Another method is queuing, queuing in the service layer, for the same commodity ID, that is, the database is an inventory record to make a memory queue, serialization to reduce inventory, can relieve the concurrency pressure of the database to a certain extent.

Quality assurance

To ensure system stability and prevent your system from being killed, some quality control has to be done.

  1. Fusible current limiting demotion, old story, current limiting based on pressure measurement, you can use Sentinel or Hystrix. And there should be downswitch on both ends.
  2. Monitoring, everything on, QPS monitoring, container monitoring, CPU, cache, IO monitoring and so on.
  3. Drill, large seconds kill beforehand drill little, can’t rashly on it.
  4. Check, plan, check the amount and quantity of stock order after the event, whether it is oversold? Is the amount normal? It’s all necessary. Plans can be downgraded in an emergency.

Data statistics

The activity is done, how should the data be counted?
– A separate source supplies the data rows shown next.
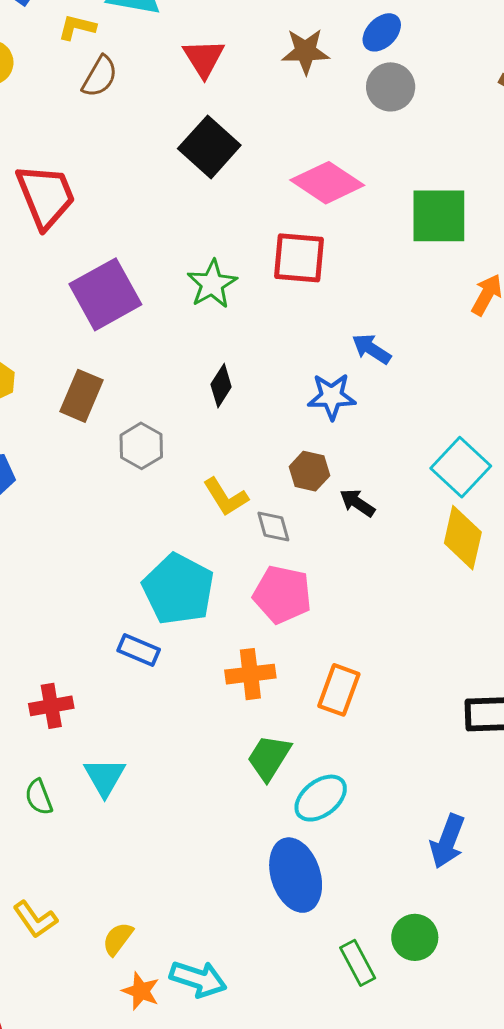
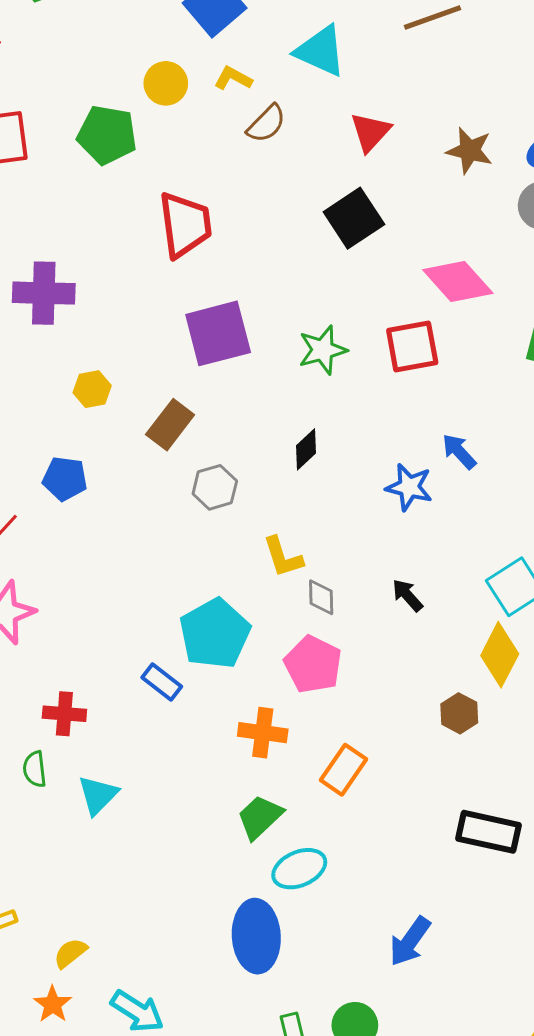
yellow L-shape: (77, 27) -> (233, 78), moved
red square: (299, 258) -> (412, 347), turned -30
brown hexagon: (309, 471) -> (459, 713), moved
green semicircle: (39, 797) -> (35, 769), moved
orange star: (141, 991) -> (53, 1004), moved

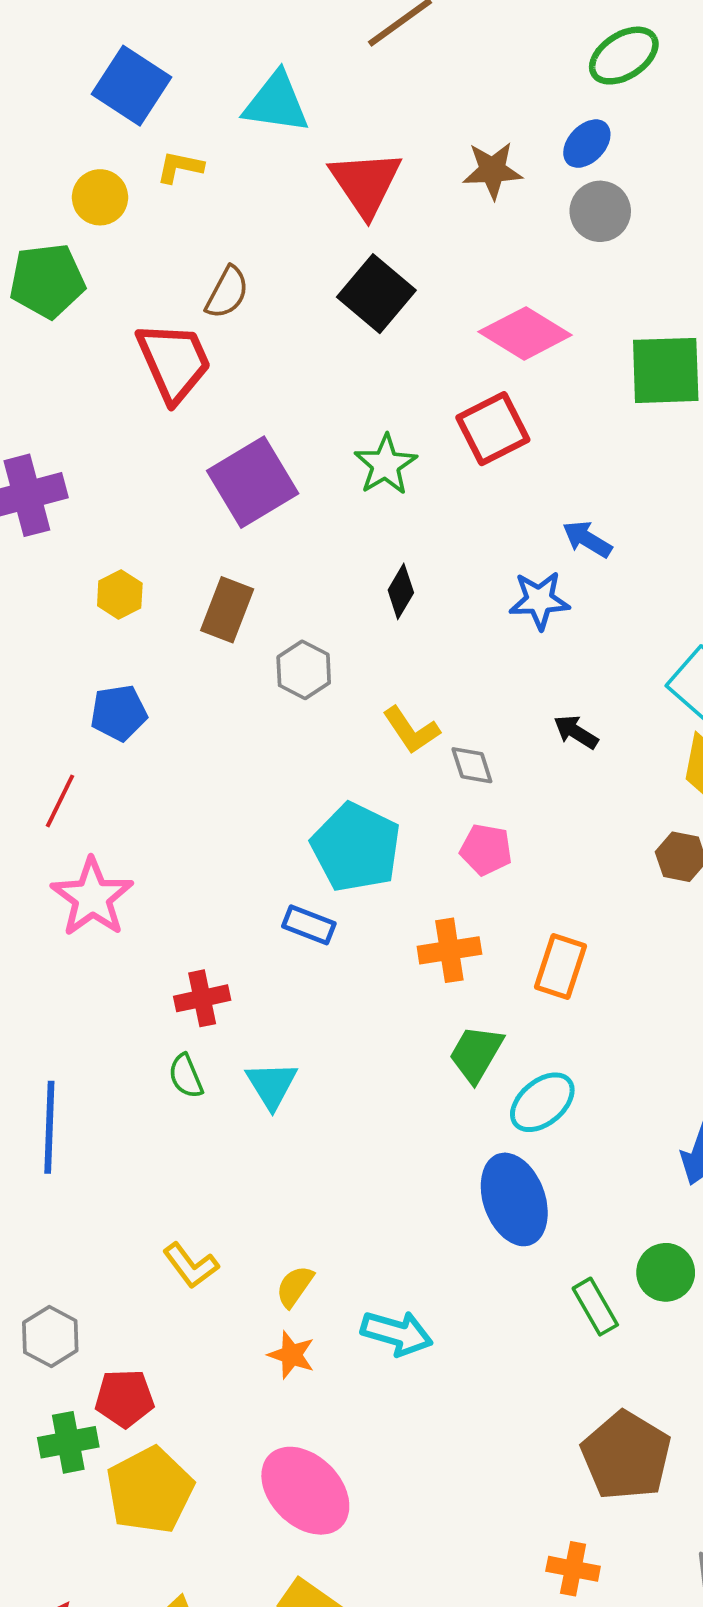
brown semicircle: (266, 124) -> (227, 292), moved
red triangle: (370, 132) -> (366, 183), size x1.4
pink pentagon: (313, 664) -> (486, 850), size x0.7

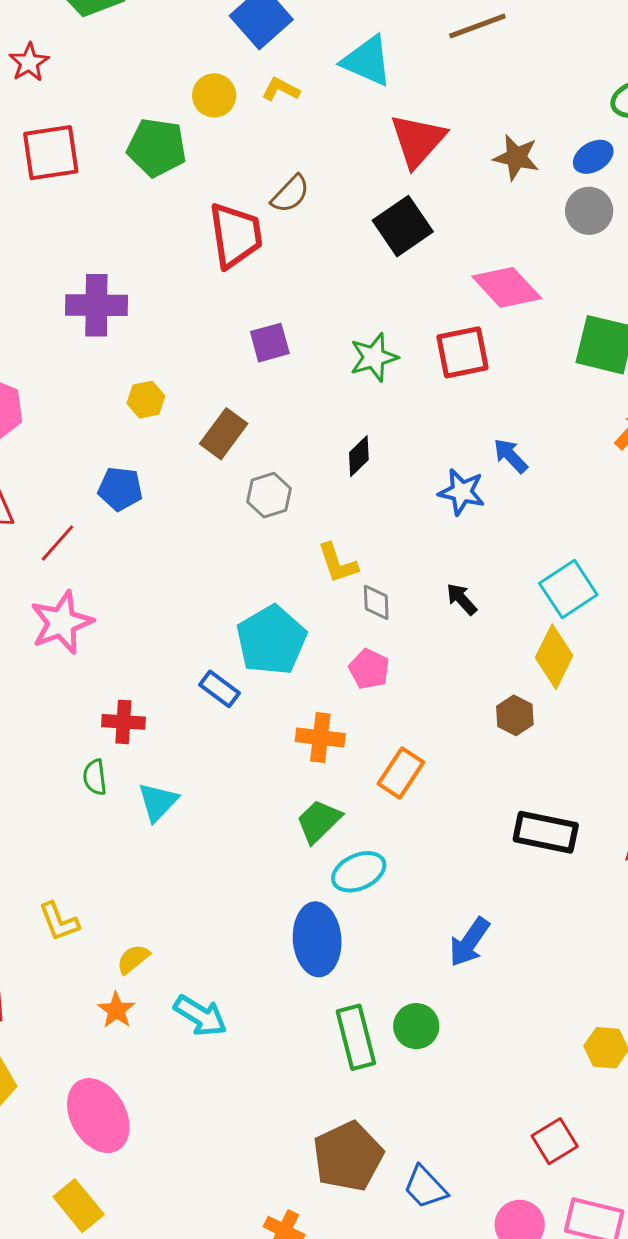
purple square: (253, 482) -> (270, 343), size x0.6
green rectangle: (595, 1307) -> (356, 1037), size x1.4

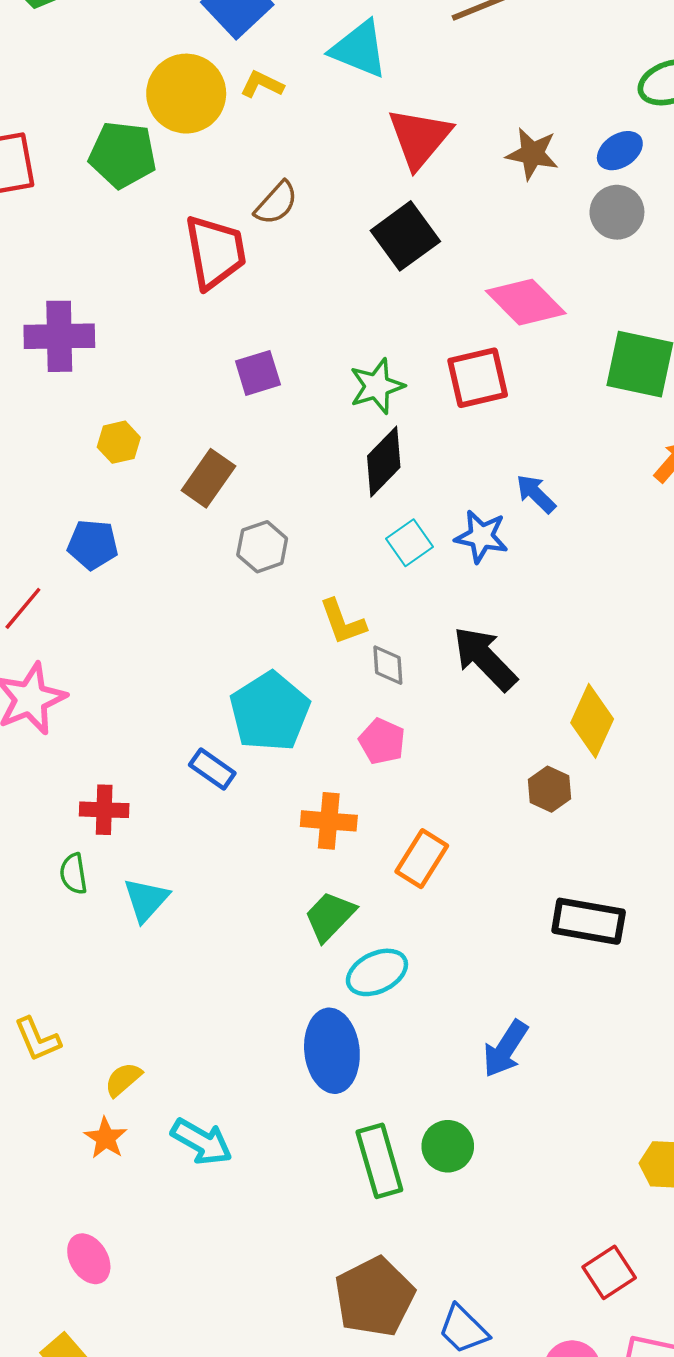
yellow circle: (214, 95) -> (186, 94), size x1.6
black diamond: (359, 456) -> (384, 462), moved, size x1.5
cyan square: (568, 589) -> (409, 543), moved, size x0.7
black arrow: (462, 599) -> (485, 659), size x1.8
pink ellipse: (98, 1116) -> (89, 1259), size x0.6

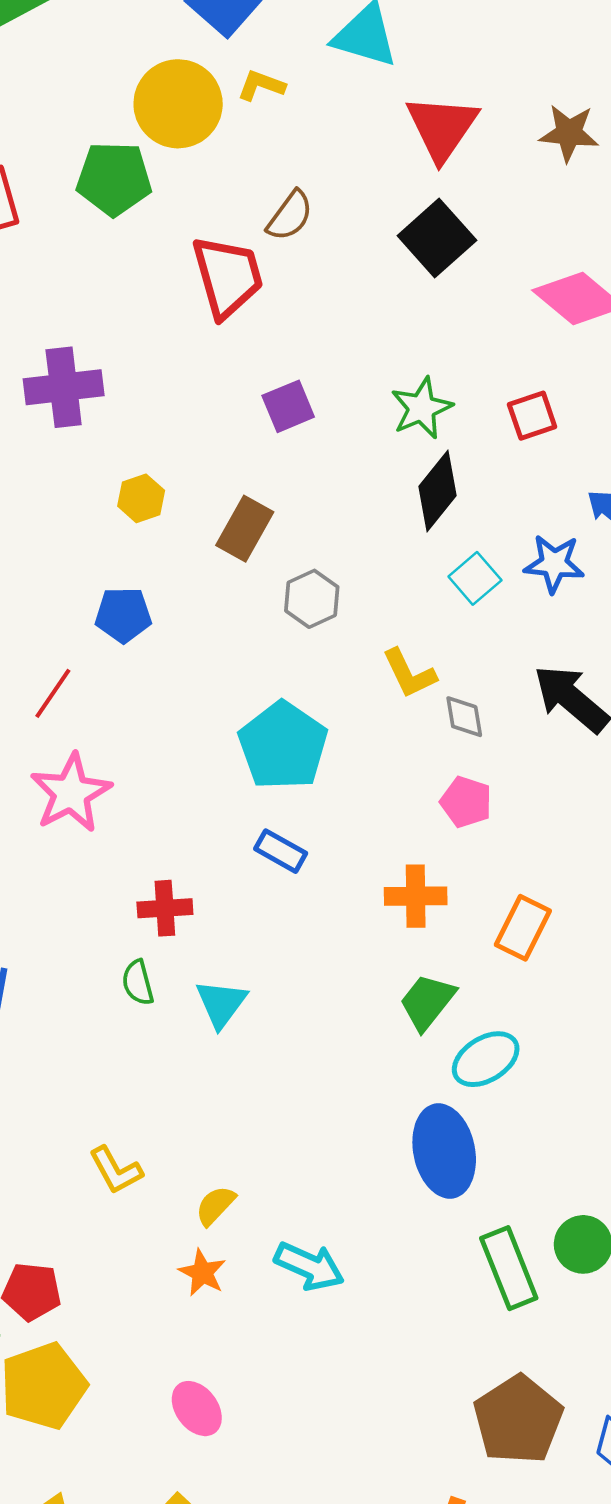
red square: (478, 378) -> (532, 416), moved, size x0.7
cyan pentagon: (270, 712) -> (283, 746), moved

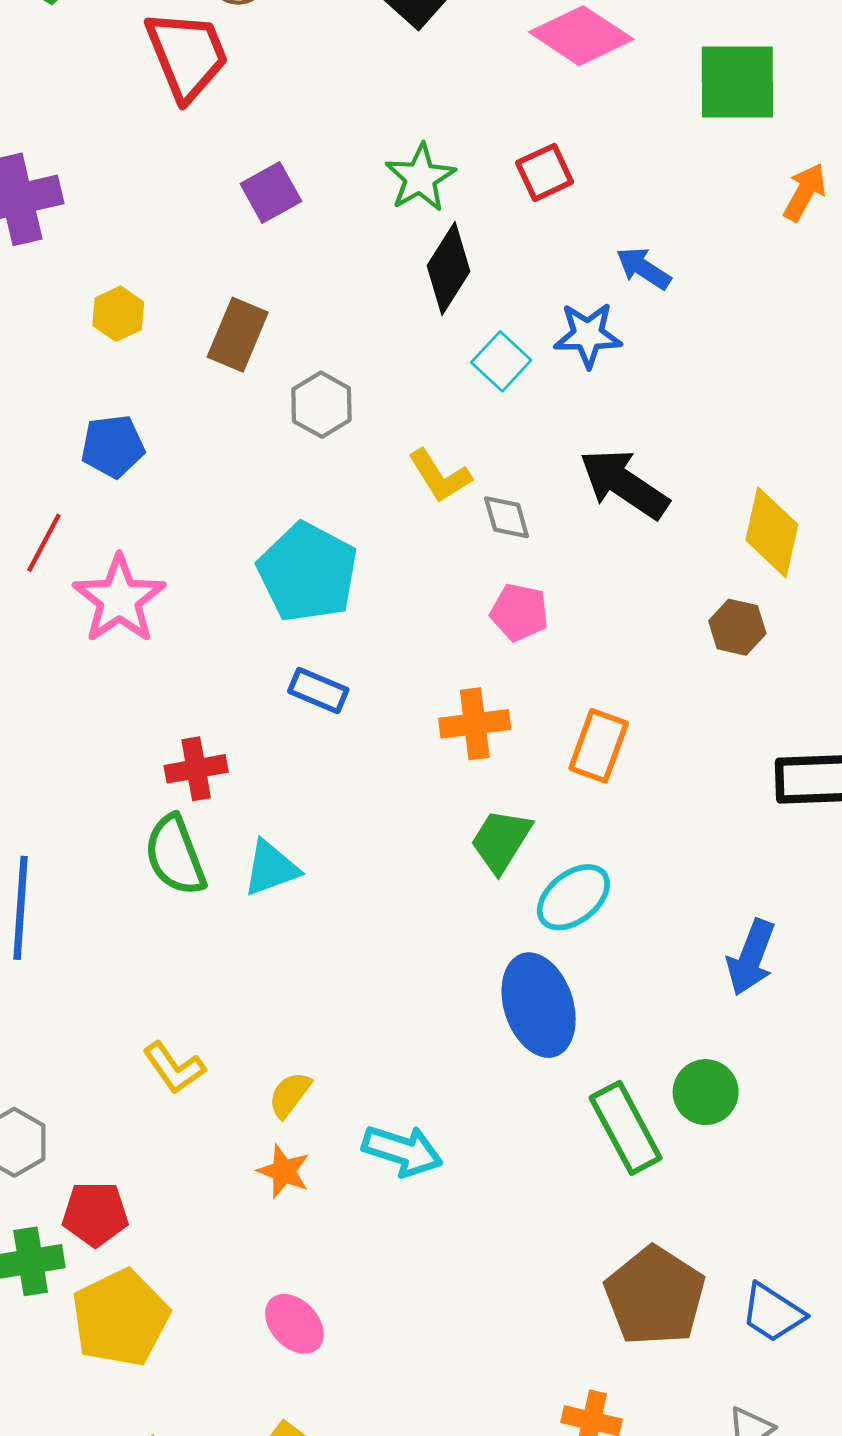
pink star: (71, 793) -> (119, 599), moved
green semicircle: (138, 983) -> (175, 855), size x1.6
cyan triangle: (221, 1004) -> (271, 868), turned 40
  1. The front-end buried point
  2. Data market, through the backend service with the monitoring system can intuitively see some activities of the market monitoring and data
  3. Offline data analysis, post-activity data can be synchronized to offline data warehouse for further analysis and statistics

conclusion

In general, in the face of a huge amount of traffic, our approach is to first filter out invalid traffic through various conditions, and then optimize the performance of the existing system, such as static page, preheating of inventory goods, and can also be isolated from other environments through independent deployment. Finally, you need to solve the problem of cache consistency and inventory oversold under high concurrency to prevent a large number of concurrent crashes in your database.

A complete activity is a complete link from the front end to the back end, with pre-rehearsal work in the middle and data analysis after the event are essential links.